(Records from a dataset)
————————

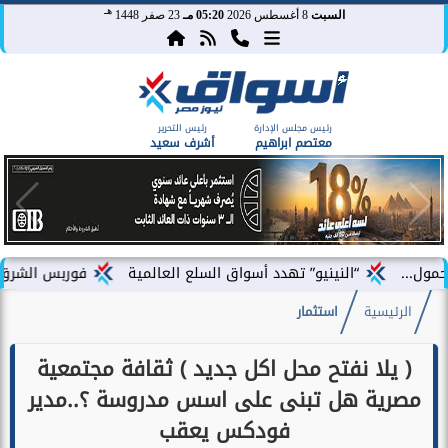
هـ
السبت
8 أغسطس 2026
05:20 مـ
23 صفر 1448
رئيس مجلس الإدارة
رئيس التحرير
معتصم ابراهيم
أشرف سعيد
“النينيو” تهدد أسواق السلع العالمية
فوربس الشرق الأوسط تختار ف
الرئيسية
استثمار
( يلا نفتح محل اكل جديد ) ثقافة مجتمعية
مصرية هل تبنى على اسس مدروسة ؟..مدير
فودكس يعقب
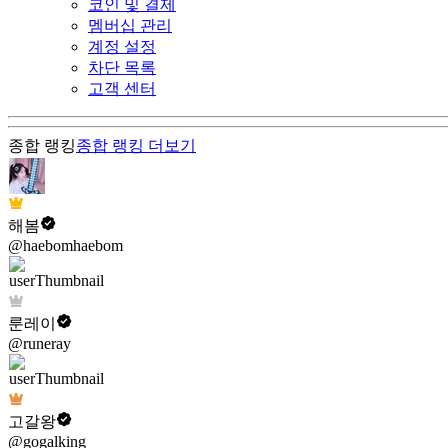
코인 및 결제
멤버십 관리
계정 설정
차단 목록
고객 센터
종합 랭킹
종합 랭킹
더보기
해봄
@haebomhaebom
룬레이
@runeray
고갈왕
@gogalking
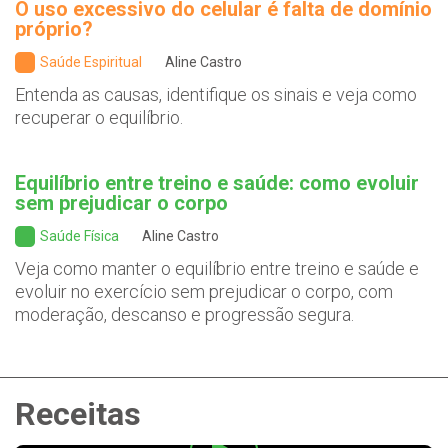
O uso excessivo do celular é falta de domínio
próprio?
Saúde Espiritual
Aline Castro
Entenda as causas, identifique os sinais e veja como
recuperar o equilíbrio.
Equilíbrio entre treino e saúde: como evoluir
sem prejudicar o corpo
Saúde Física
Aline Castro
Veja como manter o equilíbrio entre treino e saúde e
evoluir no exercício sem prejudicar o corpo, com
moderação, descanso e progressão segura.
Receitas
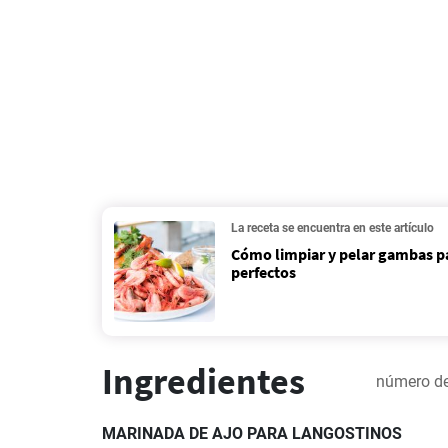
La receta se encuentra en este artículo
Cómo limpiar y pelar gambas pa
perfectos
Ingredientes
número de
MARINADA DE AJO PARA LANGOSTINOS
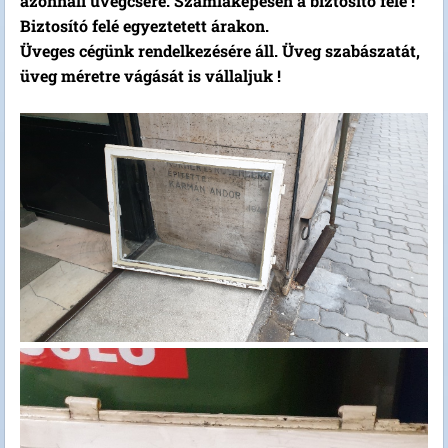
azonnali üvegcsere. Számlaképesen a biztosító felé !
Biztosító felé egyeztetett árakon.
Üveges cégünk rendelkezésére áll. Üveg szabászatát,
üveg méretre vágását is vállaljuk !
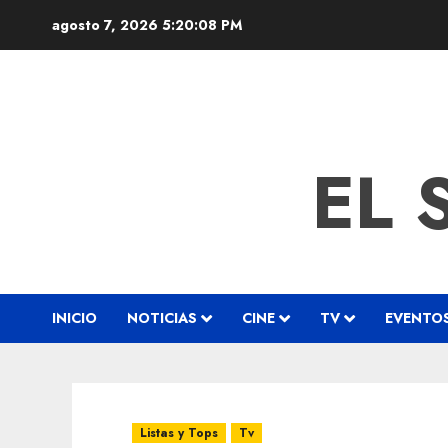
agosto 7, 2026
5:20:09 PM
EL 
INICIO
NOTICIAS
CINE
TV
EVENTO
Listas y Tops
Tv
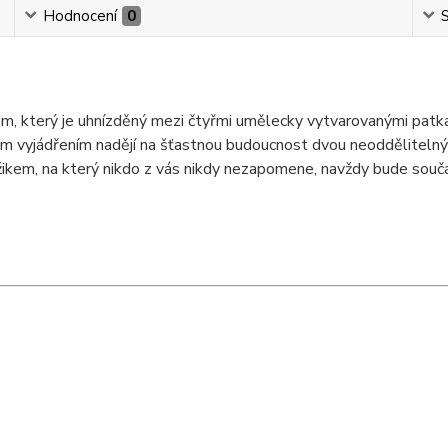
Hodnocení
0
S
nem, který je uhnízděný mezi čtyřmi umělecky vytvarovanými pat
m vyjádřením nadějí na šťastnou budoucnost dvou neoddělitelný
kem, na který nikdo z vás nikdy nezapomene, navždy bude součás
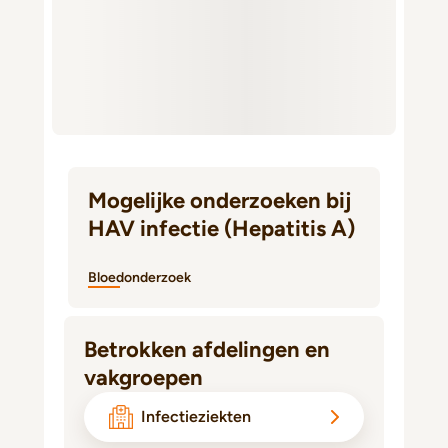
Mogelijke onderzoeken bij
HAV infectie (Hepatitis A)
Bloedonderzoek
Betrokken afdelingen en
vakgroepen
Infectieziekten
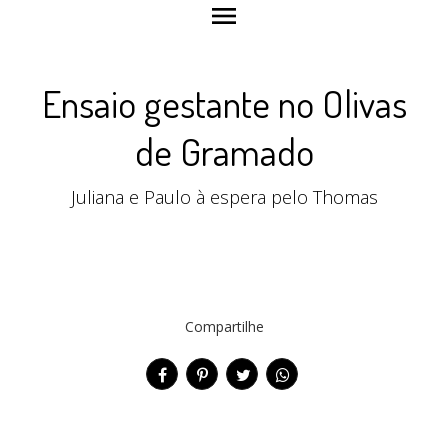
menu
Ensaio gestante no Olivas
de Gramado
Juliana e Paulo à espera pelo Thomas
Compartilhe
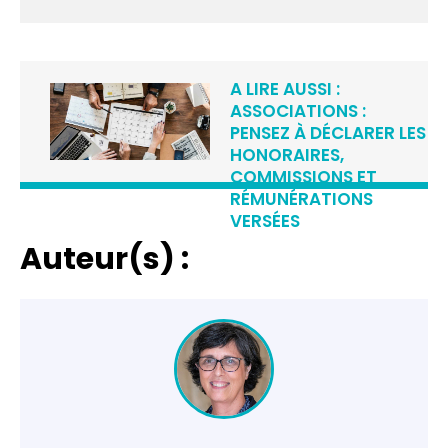
A LIRE AUSSI :
ASSOCIATIONS :
PENSEZ À DÉCLARER LES
HONORAIRES,
COMMISSIONS ET
RÉMUNÉRATIONS
VERSÉES
Auteur(s) :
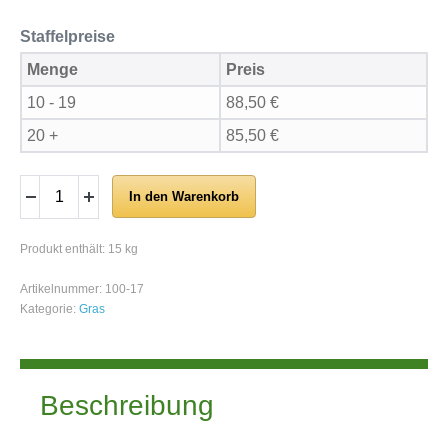
Staffelpreise
Menge
Preis
10 - 19
88,50
€
20 +
85,50
€
In den Warenkorb
Produkt enthält: 15
kg
Artikelnummer:
100-17
Kategorie:
Gras
Beschreibung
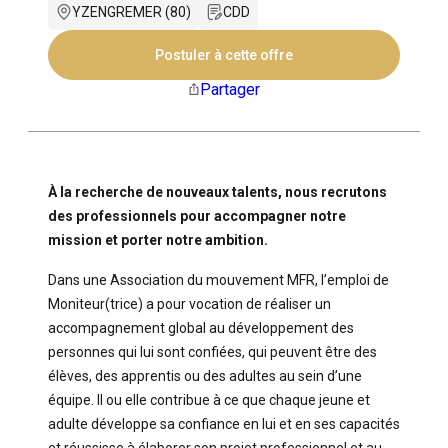
YZENGREMER (80)
CDD
Postuler à cette offre
Partager
À la recherche de nouveaux talents, nous recrutons
des professionnels pour accompagner notre
mission et porter notre ambition.
Dans une Association du mouvement MFR, l’emploi de
Moniteur(trice) a pour vocation de réaliser un
accompagnement global au développement des
personnes qui lui sont confiées, qui peuvent être des
élèves, des apprentis ou des adultes au sein d’une
équipe. Il ou elle contribue à ce que chaque jeune et
adulte développe sa confiance en lui et en ses capacités
et réussisse à élaborer son projet professionnel et au-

————————

◆ WORK TO COMPLETE: Please set the records down again exactly as written. The pictures should not be included.

◆ YOUR SOLUTION:
هـ
السبت
8 أغسطس 2026
05:20 مـ
23 صفر 1448
رئيس مجلس الإدارة
رئيس التحرير
معتصم ابراهيم
أشرف سعيد
“النينيو” تهدد أسواق السلع العالمية
فوربس الشرق الأوسط تختار ف
الرئيسية
استثمار
( يلا نفتح محل اكل جديد ) ثقافة مجتمعية
مصرية هل تبنى على اسس مدروسة ؟..مدير
فودكس يعقب
코인 및 결제
멤버십 관리
계정 설정
차단 목록
고객 센터
종합 랭킹
종합 랭킹
더보기
해봄
@haebomhaebom
룬레이
@runeray
고갈왕
@gogalking
O uso excessivo do celular é falta de domínio
próprio?
Saúde Espiritual
Aline Castro
Entenda as causas, identifique os sinais e veja como
recuperar o equilíbrio.
Equilíbrio entre treino e saúde: como evoluir
sem prejudicar o corpo
Saúde Física
Aline Castro
Veja como manter o equilíbrio entre treino e saúde e
evoluir no exercício sem prejudicar o corpo, com
moderação, descanso e progressão segura.
Receitas
La receta se encuentra en este artículo
Cómo limpiar y pelar gambas pa
perfectos
Ingredientes
número de
MARINADA DE AJO PARA LANGOSTINOS
azonnali üvegcsere. Számlaképesen a biztosító felé !
Biztosító felé egyeztetett árakon.
Üveges cégünk rendelkezésére áll. Üveg szabászatát,
üveg méretre vágását is vállaljuk !
agosto 7, 2026
5:20:09 PM
EL 
INICIO
NOTICIAS
CINE
TV
EVENTO
Listas y Tops
Tv
Hodnocení
0
S
nem, který je uhnízděný mezi čtyřmi umělecky vytvarovanými pat
m vyjádřením nadějí na šťastnou budoucnost dvou neoddělitelný
kem, na který nikdo z vás nikdy nezapomene, navždy bude součás
Mogelijke onderzoeken bij
HAV infectie (Hepatitis A)
Bloedonderzoek
Betrokken afdelingen en
vakgroepen
Infectieziekten
menu
Ensaio gestante no Olivas
de Gramado
Juliana e Paulo à espera pelo Thomas
Compartilhe
A LIRE AUSSI :
ASSOCIATIONS :
PENSEZ À DÉCLARER LES
HONORAIRES,
COMMISSIONS ET
RÉMUNÉRATIONS
VERSÉES
Auteur(s) :
Staffelpreise
Menge
Preis
10 - 19
88,50
€
20 +
85,50
€
In den Warenkorb
Produkt enthält: 15
kg
Artikelnummer:
100-17
Kategorie:
Gras
Beschreibung
YZENGREMER (80)
CDD
Postuler à cette offre
Partager
À la recherche de nouveaux talents, nous recrutons
des professionnels pour accompagner notre
mission et porter notre ambition.
Dans une Association du mouvement MFR, l’emploi de
Moniteur(trice) a pour vocation de réaliser un
accompagnement global au développement des
personnes qui lui sont confiées, qui peuvent être des
élèves, des apprentis ou des adultes au sein d’une
équipe. Il ou elle contribue à ce que chaque jeune et
adulte développe sa confiance en lui et en ses capacités
et réussisse à élaborer son projet professionnel et au-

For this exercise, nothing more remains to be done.